* _What the task asks_:
For every line in the entries that contains "dobbelte", show the whole line.

Stored dataset items:
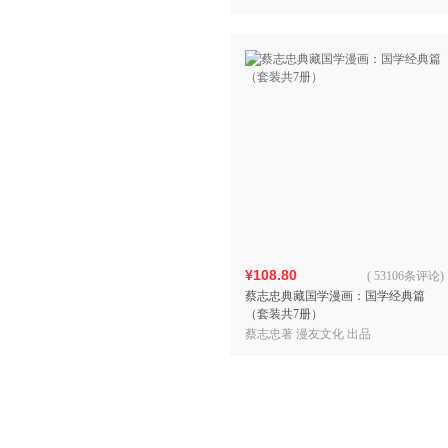
¥108.80
(
53106条评论
)
蔡志忠典藏国学漫画：国学经典篇
（套装共7册）
蔡志忠著 漫友文化 出品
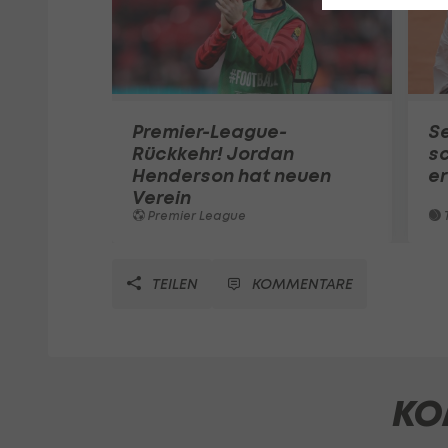
Premier-League-
S
Rückkehr! Jordan
sc
Henderson hat neuen
e
Verein
Premier League
T
TEILEN
KOMMENTARE
KO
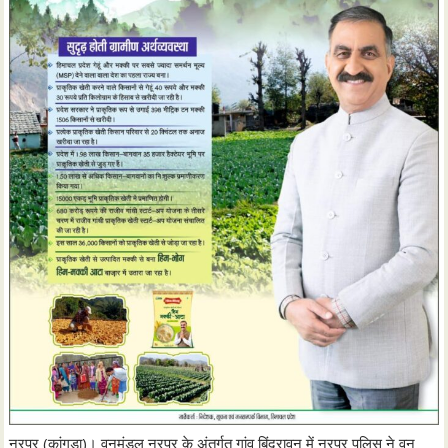
नूरपुर (कांगड़ा)। वनमंडल नूरपुर के अंतर्गत गांव बिंद्रावन में नूरपुर पुलिस ने वन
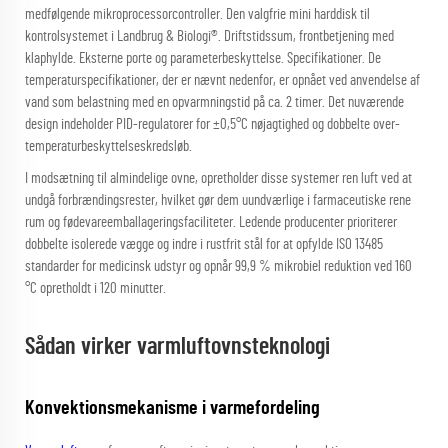
medfølgende mikroprocessorcontroller. Den valgfrie mini harddisk til
kontrolsystemet i Landbrug & Biologi®. Driftstidssum, frontbetjening med
klaphylde. Eksterne porte og parameterbeskyttelse. Specifikationer. De
temperaturspecifikationer, der er nævnt nedenfor, er opnået ved anvendelse af
vand som belastning med en opvarmningstid på ca. 2 timer. Det nuværende
design indeholder PID-regulatorer for ±0,5°C nøjagtighed og dobbelte over-
temperaturbeskyttelseskredsløb.
I modsætning til almindelige ovne, opretholder disse systemer ren luft ved at
undgå forbrændingsrester, hvilket gør dem uundværlige i farmaceutiske rene
rum og fødevareemballageringsfaciliteter. Ledende producenter prioriterer
dobbelte isolerede vægge og indre i rustfrit stål for at opfylde ISO 13485
standarder for medicinsk udstyr og opnår 99,9 % mikrobiel reduktion ved 160
°C opretholdt i 120 minutter.
Sådan virker varmluftovnsteknologi
Konvektionsmekanisme i varmefordeling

* _Reply to the exercise_:
design indeholder PID-regulatorer for ±0,5°C nøjagtighed og dobbelte over-
dobbelte isolerede vægge og indre i rustfrit stål for at opfylde ISO 13485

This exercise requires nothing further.